Wednesday, September 18, 2013

Thought bubbles of a seven-year old

For years in pre-school, feedback from Kai's teachers had always been such: "Mrs Tan, Tan Kai is always day dreaming in class. He drifts off; we're not sure if he's listening."

Children's attention span varies, and I've been told boys are terrible at focusing on tasks. So is Kai normal or different? If different, how different? I've never received a definitive reply. He's just different, I was told. After years of receiving unconstructive feedback like that, I gave up trying to decipher what is different (not wrong) with Kai so that I can 'fix' it. Nonetheless, I've always wondered what goes through that little mind of his.

Then he started Primary 1, and I stopped receiving feedback like that. (With a teacher to student ratio of 1:30, I'm pretty sure it'd be harder for any of his teachers to catch him drifting off.)

I was driving Kai home one day when he broke the silence and asked me to show proof that Jesus/God exists. "Like where is he buried? Where are his bones? Can I see the tombstone?" asked my seven-year old.

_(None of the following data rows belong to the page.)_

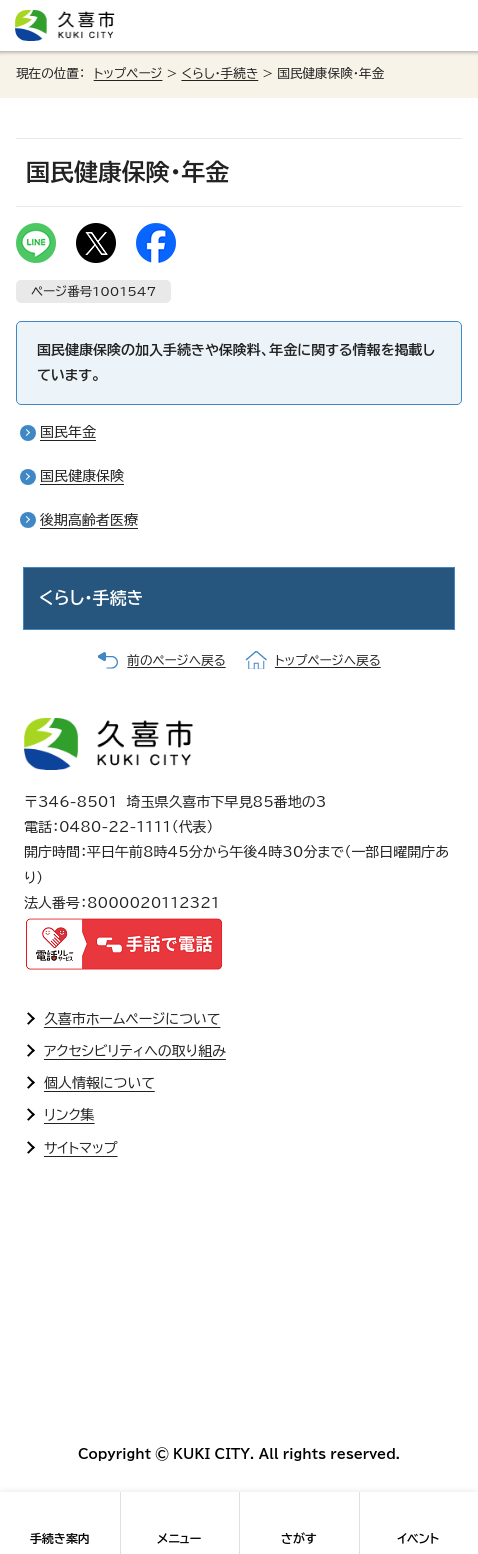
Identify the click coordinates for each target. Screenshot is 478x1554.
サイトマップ (81, 1148)
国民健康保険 (82, 476)
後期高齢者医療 (89, 520)
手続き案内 (60, 1538)
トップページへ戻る (328, 660)
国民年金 (68, 432)
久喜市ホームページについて (132, 1019)
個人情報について (99, 1083)
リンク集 (69, 1115)
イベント (418, 1538)
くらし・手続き (219, 73)
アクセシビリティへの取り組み (135, 1051)
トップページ (128, 73)
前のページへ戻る (176, 660)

Today, he took the dollar coin which I always keep in the car just before we drove off for class. (I keep a coin in the car for days where I don't have dollar coins in my wallet for the supermarket trolley.) "Why is it that the coin continues to move with me even after I've thrown it in the air?" he asked.

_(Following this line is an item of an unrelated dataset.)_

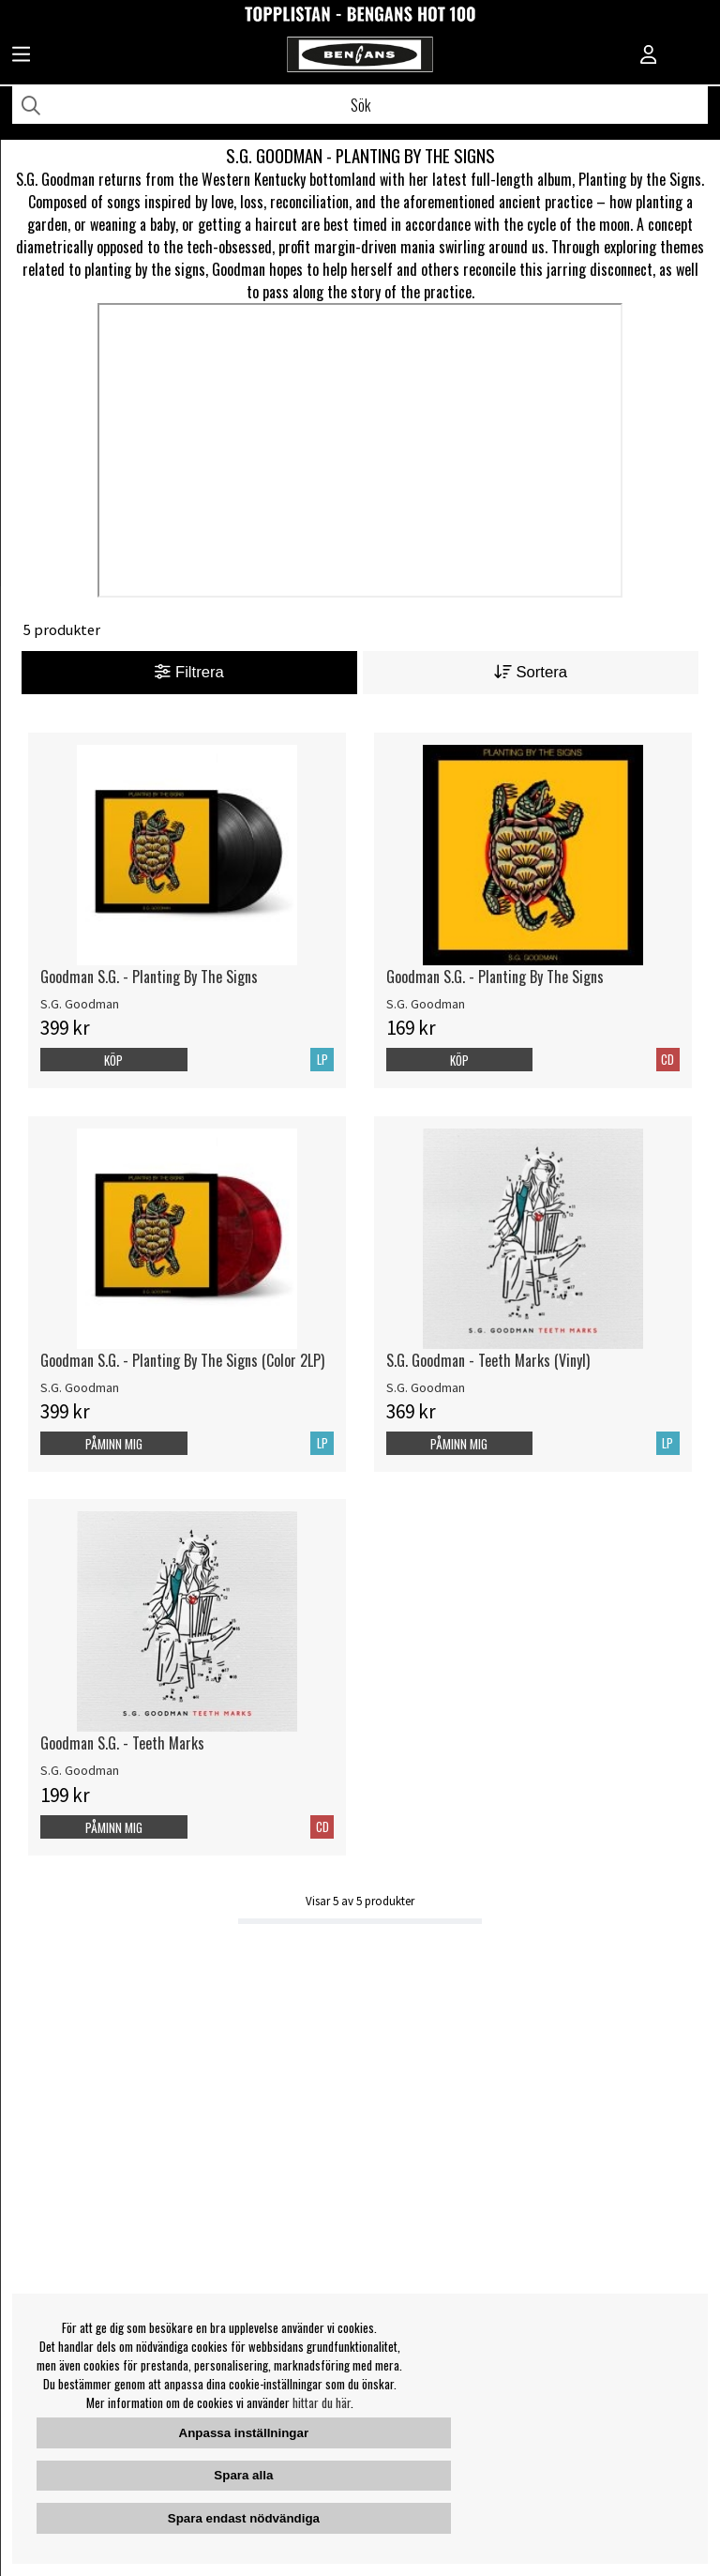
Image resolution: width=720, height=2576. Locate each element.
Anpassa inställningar (244, 2433)
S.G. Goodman (79, 1003)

He had been tossing the coin in the moving car, and had realised the coin is 'traveling' with him even though it's suspended in mid-air.

Next came the question of why cavemen came up with words to describe things.

Theology. Physics. History. If those are the stuff that day dreams are made of, then let him dream.

The question we should ask as educators/parents is not what is 'wrong' with the child. The question is how we should engage and teach the child, whatever his capability. An inquiring mind is ripe for the teaching, for absorbing facts, for discovering new frontiers.

It was Newton's inquiring mind that led him to come up with the laws of physics. Galileo disobeyed the Catholic church and maintained that the earth revolves around the sun. So this is the message I have for you, Kai: It is ok to see the world in a different light.